Beyond the direct influence on the bone microenvironment, the MIB axis may also play a critical role in modulating tumor cell dissemination and their ability to overcome various physiological barriers during metastasis. For instance, the formidable blood-brain barrier (BBB) presents a significant challenge for tumor cells metastasizing to the central nervous system. While our review primarily focuses on bone metastasis, the general principles of how gut microbiota and their metabolites can influence systemic immunity and vascular integrity are broadly relevant to tumor cell extravasation across diverse anatomical sites. Dysbiosis-driven inflammation or specific microbial metabolites (such as short-chain fatty acids and bile acids) can modulate endothelial cell permeability and activate immune cells, which in turn may facilitate or impede tumor cell transit across vascular walls into secondary organs. Investigating how the MIB axis specifically modulates the integrity and permeability of specialized organ barriers, such as the BBB or the distinct sinusoidal architecture within the bone marrow, represents a crucial frontier for understanding metastatic tropism and developing novel therapeutic strategies that target these intricate interactions.

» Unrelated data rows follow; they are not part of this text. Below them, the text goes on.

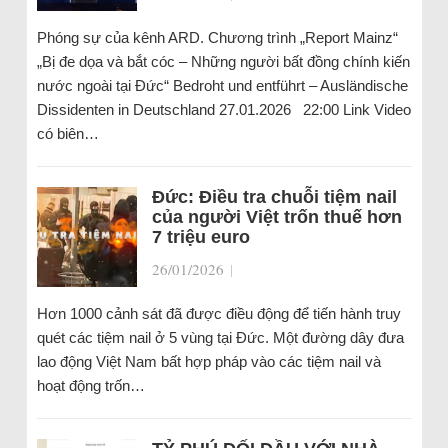
Phóng sự của kênh ARD. Chương trình „Report Mainz“
„Bị đe dọa và bắt cóc – Những người bất đồng chính kiến
nước ngoài tại Đức“ Bedroht und entführt – Ausländische
Dissidenten in Deutschland 27.01.2026 22:00 Link Video
có biên…
Đức: Điều tra chuỗi tiệm nail
của người Việt trốn thuế hơn
7 triệu euro
26/01/2026
|
Hơn 1000 cảnh sát đã được điều động để tiến hành truy
quét các tiệm nail ở 5 vùng tại Đức. Một đường dây đưa
lao động Việt Nam bất hợp pháp vào các tiệm nail và
hoạt động trốn…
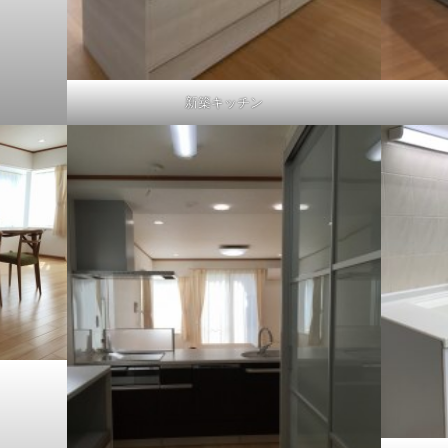
新築キッチン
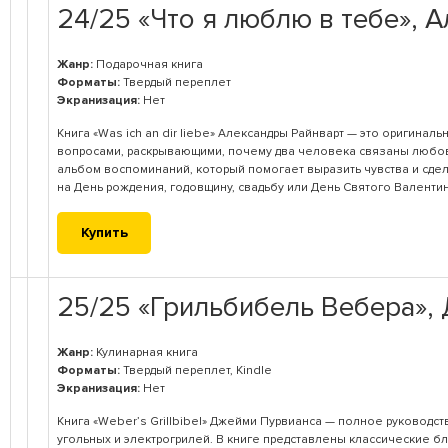
24/25 «Что я люблю в тебе», 
Жанр:
Подарочная книга
Форматы:
Твердый переплет
Экранизация:
Нет
Книга «Was ich an dir liebe» Александры Райнварт — это оригиналь
вопросами, раскрывающими, почему два человека связаны любовь
альбом воспоминаний, который помогает выразить чувства и сдел
на День рождения, годовщину, свадьбу или День Святого Валентин
Купить
25/25 «Грильбибель Вебера»,
Жанр:
Кулинарная книга
Форматы:
Твердый переплет, Kindle
Экранизация:
Нет
Книга «Weber’s Grillbibel» Джейми Пурвианса — полное руководств
угольных и электрогрилей. В книге представлены классические бл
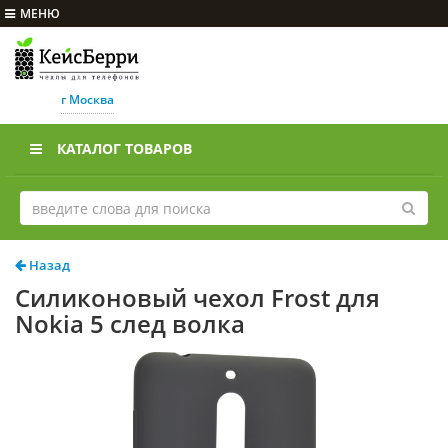
МЕНЮ
г Москва
КАТАЛОГ ТОВАРОВ
Назад
Силиконовый чехол Frost для
Nokia 5 след волка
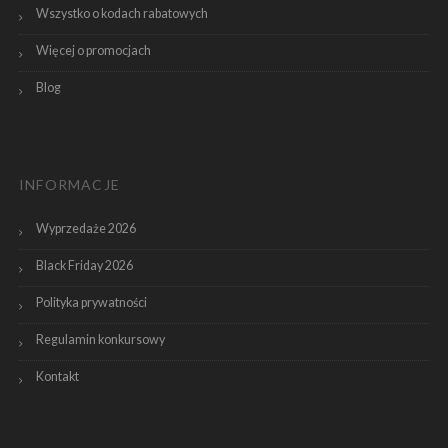
Wszystko o kodach rabatowych
Więcej o promocjach
Blog
INFORMACJE
Wyprzedaże 2026
Black Friday 2026
Polityka prywatności
Regulamin konkursowy
Kontakt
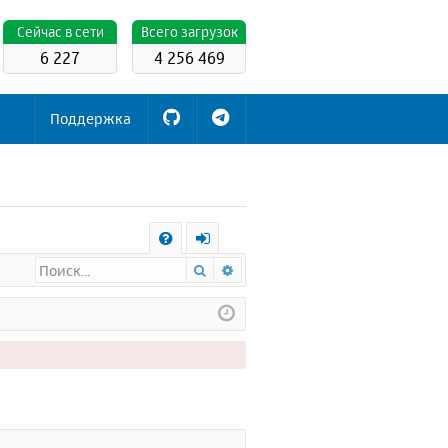
Cейчас в сети
Всего загрузок
6 227
4 256 469
Поддержка
С
Поиск
Расширенный поиск
FA
х
Q
о
д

Current preclinical findings are not always directly translatable to clinical practice. Differences between mouse and human microbiota, as well as the influence of diet, antibiotics, geographical environment, and host genetics, introduce confounders that complicate interpretation (Nguyen et al., 2015; Rothschild et al., 2018; Parizadeh and Arrieta, 2023). Standardization of microbiome research methodologies, coupled with longitudinal human cohort studies, will be essential for identifying robust, clinically actionable microbial biomarkers and therapeutic targets (Shukla et al., 2024; Joos et al., 2025).

Conclusion

Conclusion
The microbiota–immune–bone (MIB) axis represents a dynamic, multilevel regulatory network through which the gut microbial ecosystem shapes bone remodeling and tumor evolution. By integrating microbiota-derived metabolites, receptor-mediated immune reprogramming, osteoclast–osteoblast coupling, and tumor–stromal crosstalk, the MIB axis provides a unifying framework for understanding bone tumor initiation, progression, and treatment response. Accumulating evidence further points to multiple druggable checkpoints along this continuum, creating opportunities for upstream therapeutic intervention. Despite persistent challenges—including mechanistic nonlinearity, inter-individual heterogeneity, and translational constraints—recent conceptual and technological advances provide a strong foundation for microbiota-informed strategies. Ultimately, rational targeting of the MIB axis may enable reconditioning of the tumor-associated bone microenvironment, enhance therapeutic efficacy, and advance precision medicine for patients with bone malignancies.